2009-03-17 Thread Alex Hewitt
Dan Jenkins wrote:
 Ben Scott wrote:
   
 On Mon, Mar 16, 2009 at 2:59 PM, Hewitt_Tech hewitt_t...@comcast.net wrote:
   
 
 Recently I've noticed that both major overnight package delivery
 companies have been damaging packages.
 
   
   Other than the Recently part, your experience matches mine.
 Shipping eats boxes, but this isn't news.

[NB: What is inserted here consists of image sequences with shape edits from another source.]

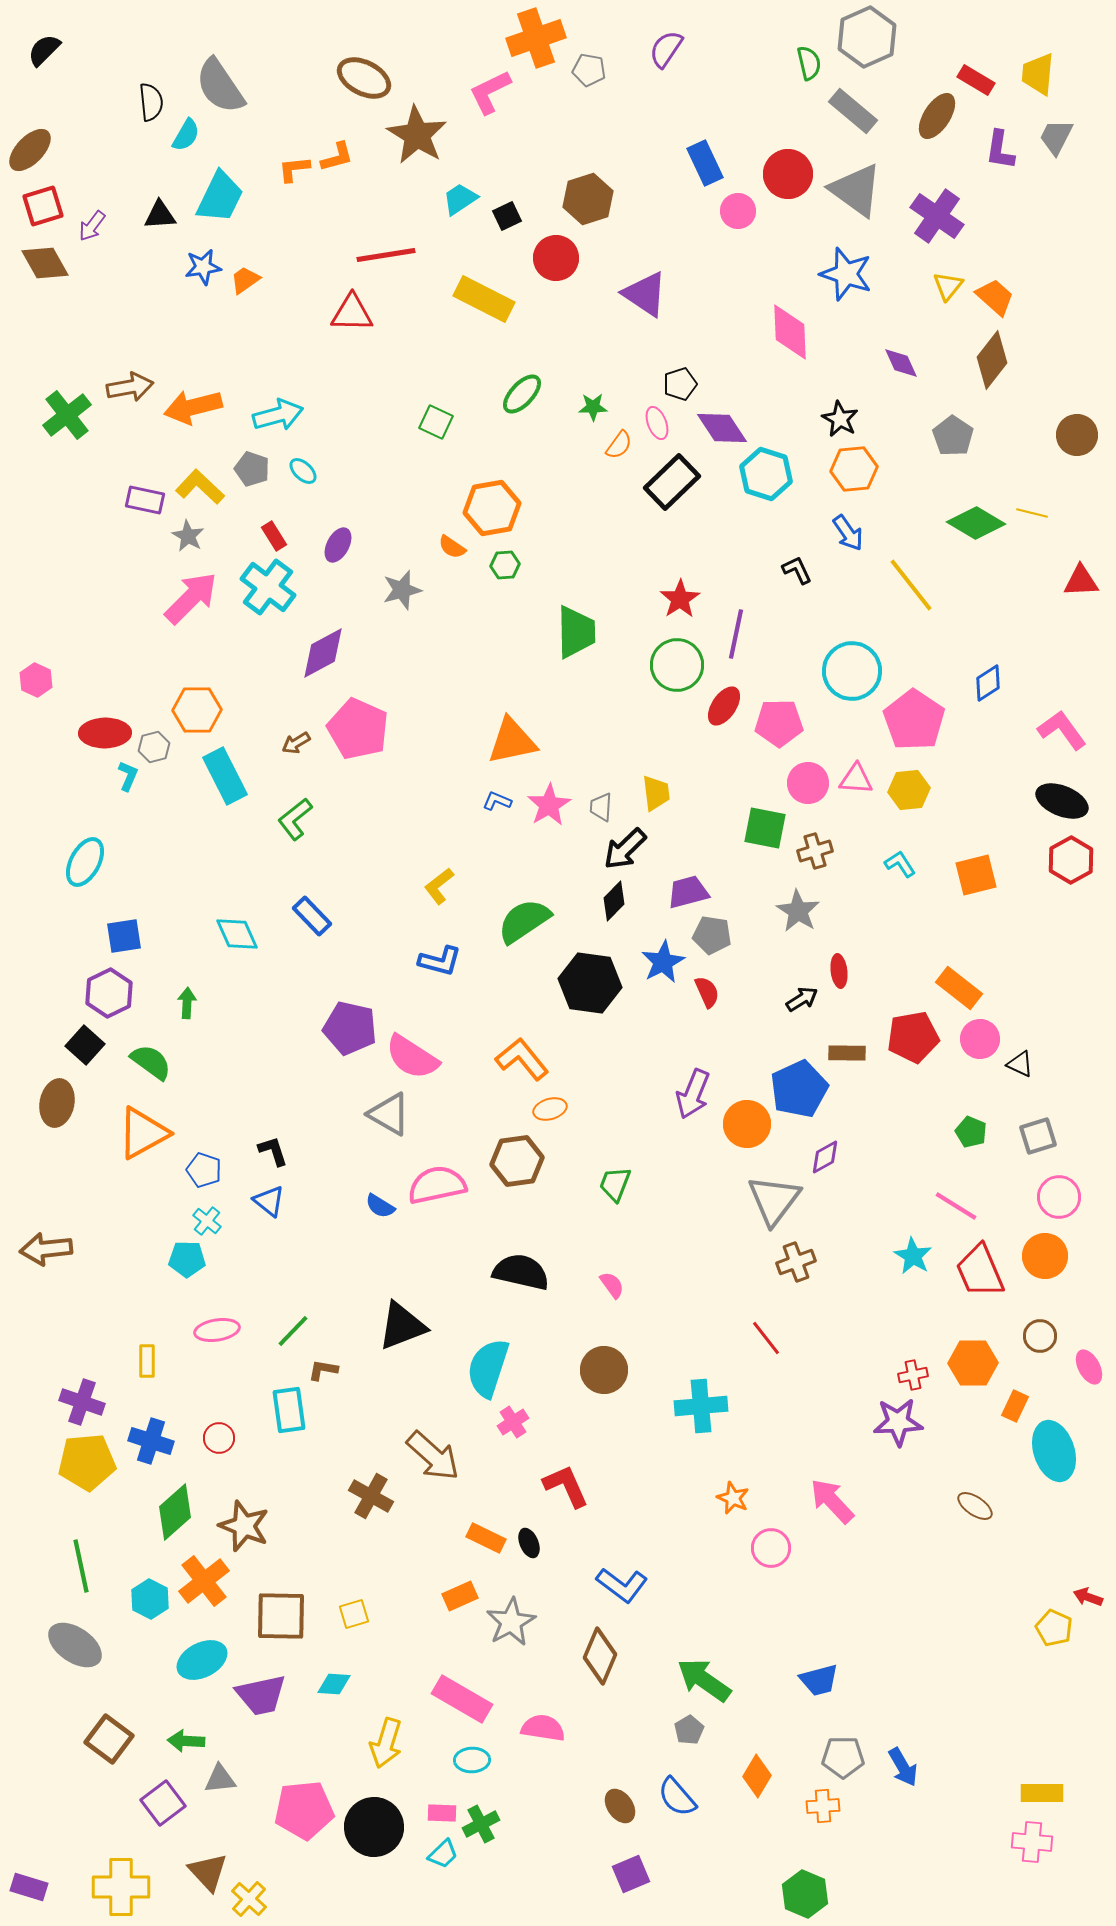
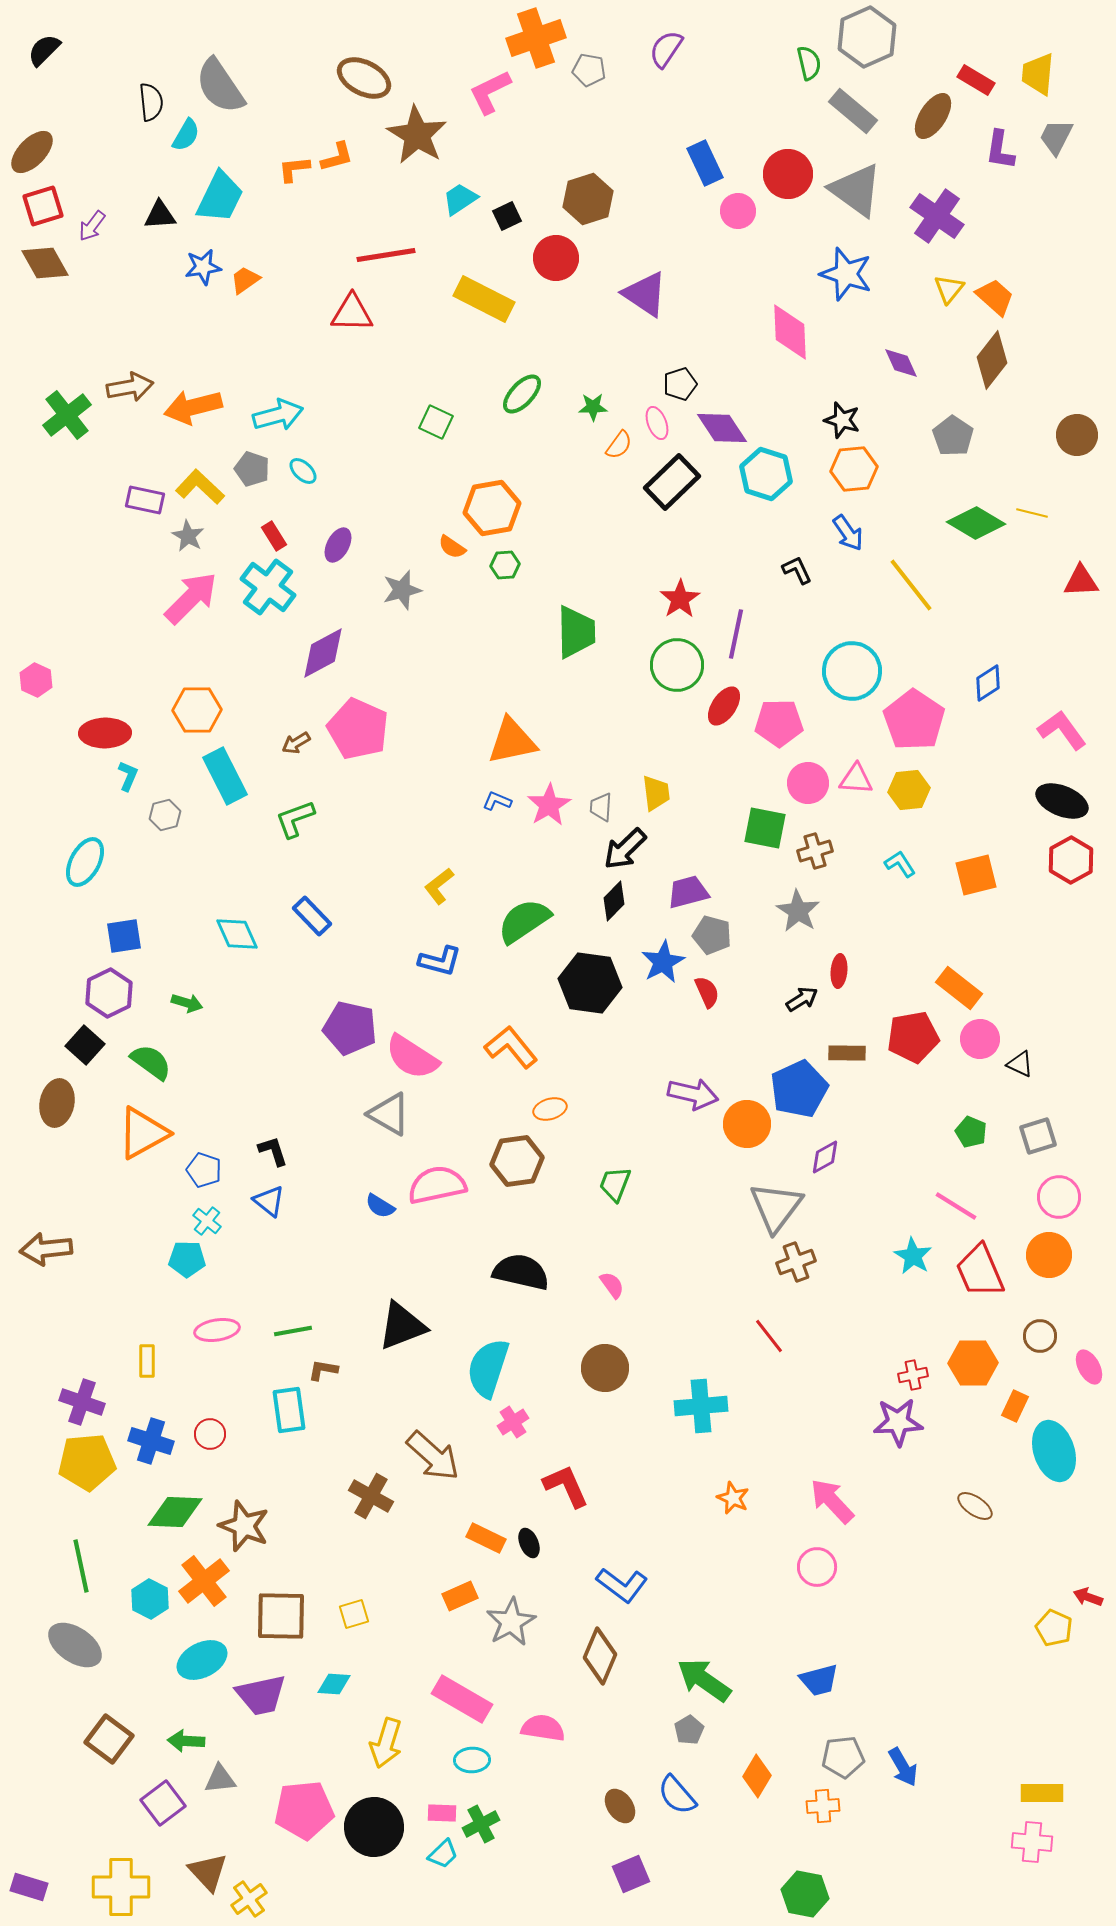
brown ellipse at (937, 116): moved 4 px left
brown ellipse at (30, 150): moved 2 px right, 2 px down
yellow triangle at (948, 286): moved 1 px right, 3 px down
black star at (840, 419): moved 2 px right, 1 px down; rotated 12 degrees counterclockwise
gray hexagon at (154, 747): moved 11 px right, 68 px down
green L-shape at (295, 819): rotated 18 degrees clockwise
gray pentagon at (712, 935): rotated 6 degrees clockwise
red ellipse at (839, 971): rotated 12 degrees clockwise
green arrow at (187, 1003): rotated 104 degrees clockwise
orange L-shape at (522, 1059): moved 11 px left, 12 px up
purple arrow at (693, 1094): rotated 99 degrees counterclockwise
gray triangle at (774, 1200): moved 2 px right, 7 px down
orange circle at (1045, 1256): moved 4 px right, 1 px up
green line at (293, 1331): rotated 36 degrees clockwise
red line at (766, 1338): moved 3 px right, 2 px up
brown circle at (604, 1370): moved 1 px right, 2 px up
red circle at (219, 1438): moved 9 px left, 4 px up
green diamond at (175, 1512): rotated 44 degrees clockwise
pink circle at (771, 1548): moved 46 px right, 19 px down
gray pentagon at (843, 1757): rotated 6 degrees counterclockwise
blue semicircle at (677, 1797): moved 2 px up
green hexagon at (805, 1894): rotated 12 degrees counterclockwise
yellow cross at (249, 1899): rotated 12 degrees clockwise
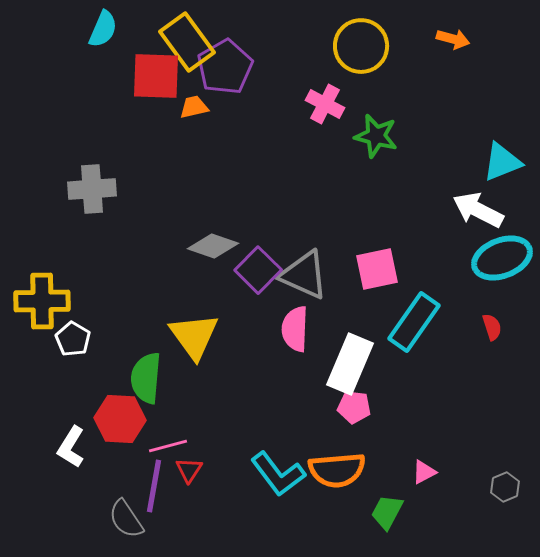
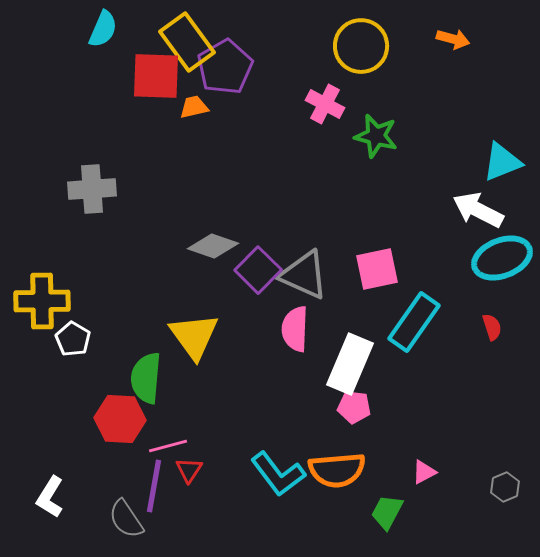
white L-shape: moved 21 px left, 50 px down
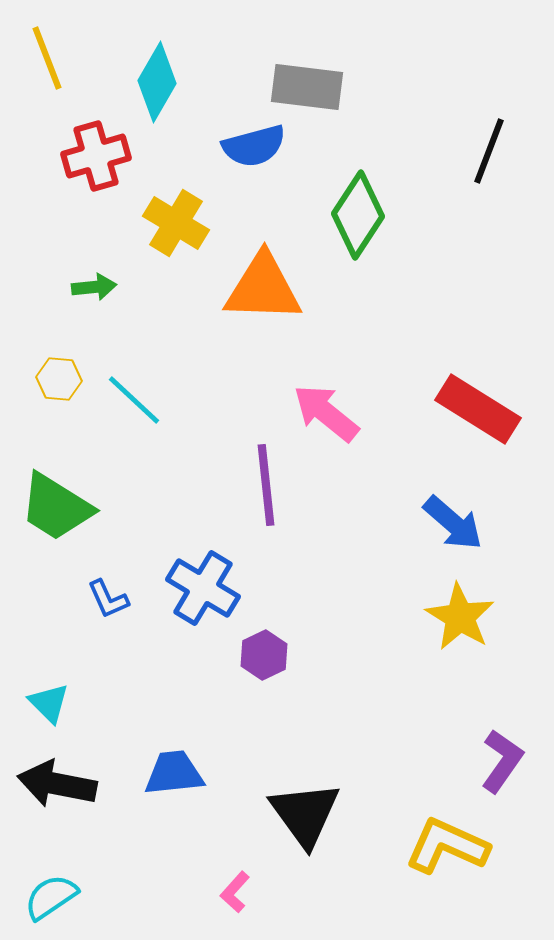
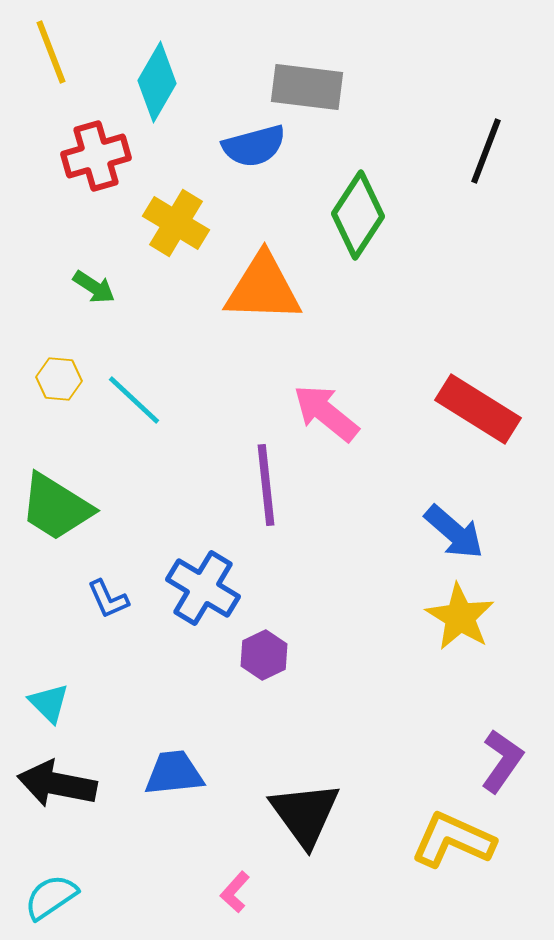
yellow line: moved 4 px right, 6 px up
black line: moved 3 px left
green arrow: rotated 39 degrees clockwise
blue arrow: moved 1 px right, 9 px down
yellow L-shape: moved 6 px right, 6 px up
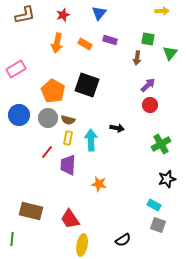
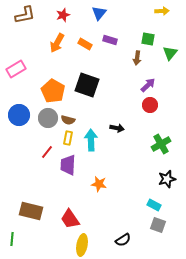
orange arrow: rotated 18 degrees clockwise
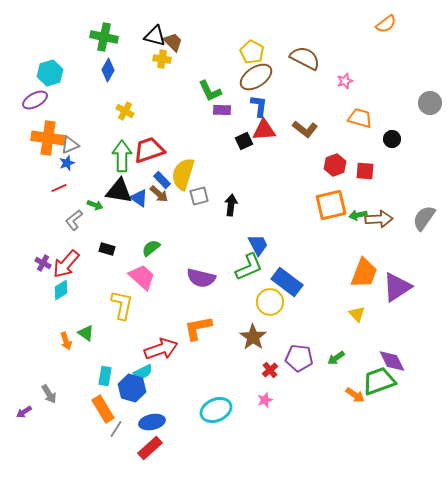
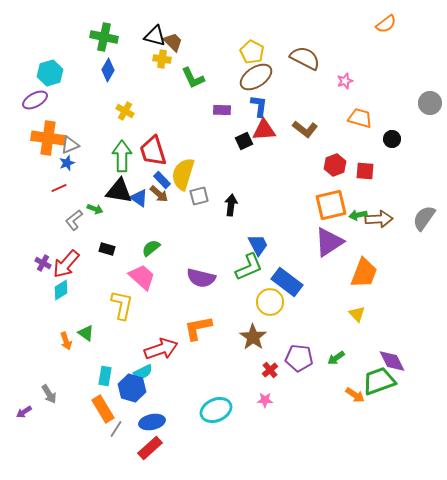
green L-shape at (210, 91): moved 17 px left, 13 px up
red trapezoid at (149, 150): moved 4 px right, 1 px down; rotated 88 degrees counterclockwise
green arrow at (95, 205): moved 4 px down
purple triangle at (397, 287): moved 68 px left, 45 px up
pink star at (265, 400): rotated 21 degrees clockwise
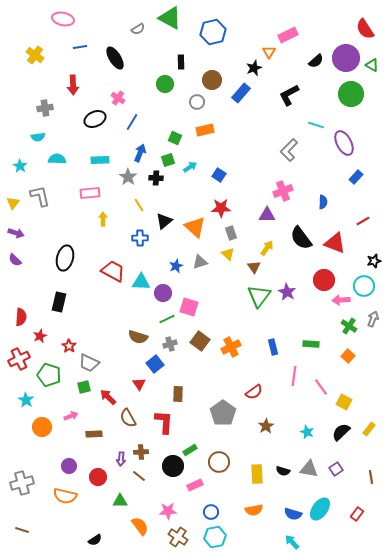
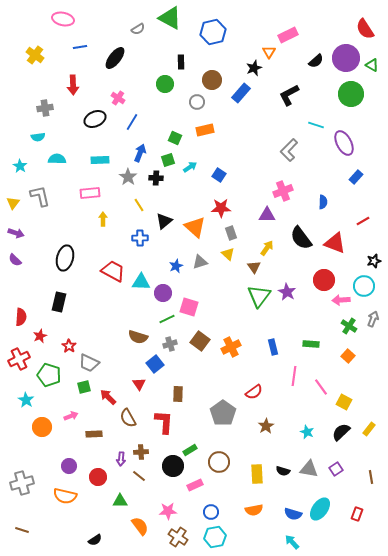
black ellipse at (115, 58): rotated 70 degrees clockwise
red rectangle at (357, 514): rotated 16 degrees counterclockwise
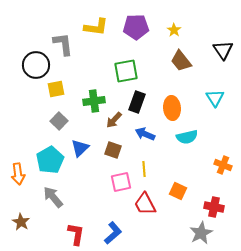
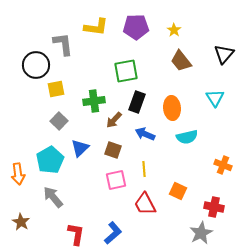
black triangle: moved 1 px right, 4 px down; rotated 15 degrees clockwise
pink square: moved 5 px left, 2 px up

   My favorite was a story told to me at UNH, where a rather expensive
 new computer arrived with holes in the box and BB shot rolling around
 inside.  Apparently, someone had used it for target practice.  This
 was no more recently than 1996.
   
 

 To be honest we've had largely good luck in shipping, except for a few 
 instances.

 My favorite story was when our regular man-in-brown sheepishly brought 
 in what appeared to be an accordion made of metal - the sole surviving 
 piece of the server that had fallen out of the back of his truck and was 
 slammed by a tractor trailer into oncoming traffic where it was hit by a 
 dump truck and knocked into a swamp where it sank. They did not dispute 
 the claim.

 Nothing in the last twenty years has equaled that, so I consider the 
 other incidents minor annoyances.

 --
 Dan Jenkins, Rastech Inc.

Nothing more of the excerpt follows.